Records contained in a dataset
◇ ◇ ◇

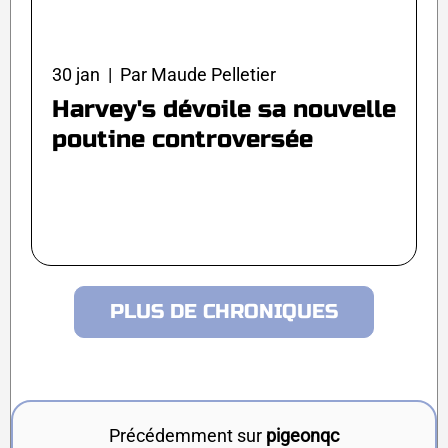
30 jan | Par Maude Pelletier
Harvey's dévoile sa nouvelle
poutine controversée
PLUS DE CHRONIQUES
Précédemment sur
pigeonqc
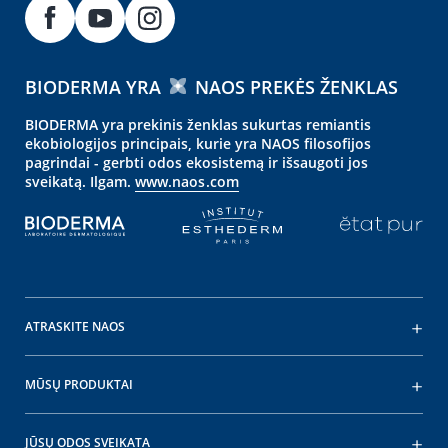
BIODERMA YRA
NAOS PREKĖS ŽENKLAS
BIODERMA yra prekinis ženklas sukurtas remiantis
ekobiologijos principais, kurie yra NAOS filosofijos
pagrindai - gerbti odos ekosistemą ir išsaugoti jos
sveikatą. Ilgam.
www.naos.com
ATRASKITE NAOS
MŪSŲ PRODUKTAI
JŪSŲ ODOS SVEIKATA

◇ ◇ ◇

#### Goal of the exercise
Repeat only the stretch of lines that opens with the line containing "NAOS PREKĖS ŽENKLAS" and closes with the final line of the entries, both included, exactly as written.

#### Answer to this exercise
NAOS PREKĖS ŽENKLAS
BIODERMA yra prekinis ženklas sukurtas remiantis
ekobiologijos principais, kurie yra NAOS filosofijos
pagrindai - gerbti odos ekosistemą ir išsaugoti jos
sveikatą. Ilgam.
www.naos.com
ATRASKITE NAOS
MŪSŲ PRODUKTAI
JŪSŲ ODOS SVEIKATA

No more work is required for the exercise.